Ragweed sublingual-liquid immunotherapy curbs rhinoconjunctivitis

By David Douglas

NEW YORK (Reuters Health) - Sublingual use of ragweed liquid extract can ease allergic rhinoconjunctivitis, according to U.S. and Canadian researchers.

In a paper online December 13 in the Journal of Allergy and Clinical Immunology, Dr. Peter S. Creticos and colleagues note that although sublingual immunotherapy has been espoused in Europe, it is not approved by the U.S. Food and Drug Administration (FDA).

In fact, Dr. Creticos told Reuters Health by email, "this study is the first successful confirmatory clinical trial in North America to demonstrate that ragweed immunotherapy, when administered as a sublingual liquid extract, was capable of providing highly effective clinical improvement in patient symptoms and medication requirements during the fall allergy season."

Dr. Creticos of the Creticos Research Group in Crownsville, Maryland, and his team note that subcutaneous immunotherapy has been the conventional mode of therapy in the U.S. and Canada for patients with seasonal allergic rhinoconjunctivitis.

The researchers conducted a phase 3 trial to determine the efficacy and tolerability of standardized glycerinated short ragweed sublingual allergen immunotherapy liquid (SAIL, Greer Laboratories).

In all, 429 subjects with or without asthma were randomized to self-administer the maximum tolerated dose of the liquid or placebo. They began 8 to 16 weeks before and continued until the end of the ragweed pollen season.

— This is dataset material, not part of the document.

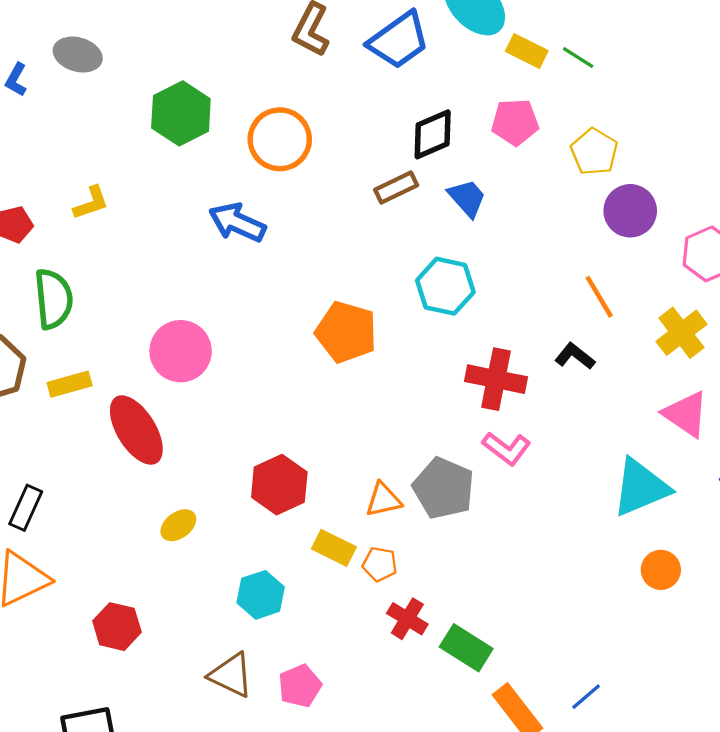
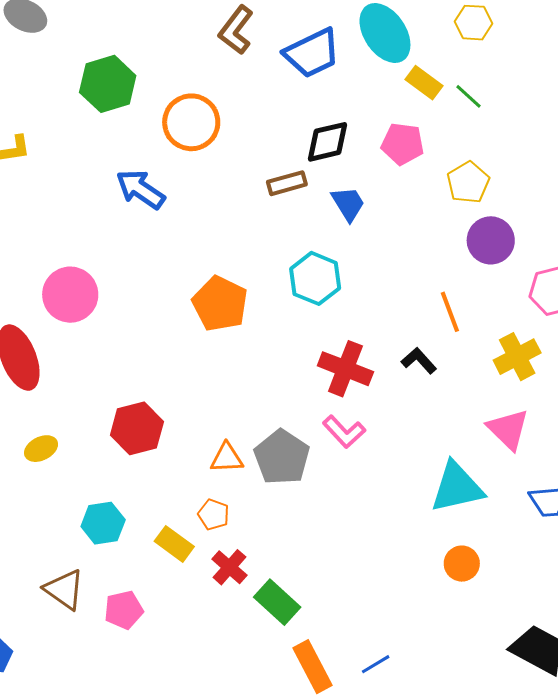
yellow rectangle: (334, 548) -> (174, 544), moved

The subjects were provided with self-injectable epinephrine in case of a severe allergic reaction to treatment and as-needed antiallergy medications.

Compared to placebo, during the whole season there was a 43% reduction in subject-assessed total combined daily rhinoconjunctivitis symptom and medication scores. There were similar decreases during peak season and in daily scores over the peak and entire season. There was also a reduction in rescue medication use in the active treatment group.

There were no serious adverse events although mild and moderate adverse events overall were slightly higher in the active treatment compared to the placebo group.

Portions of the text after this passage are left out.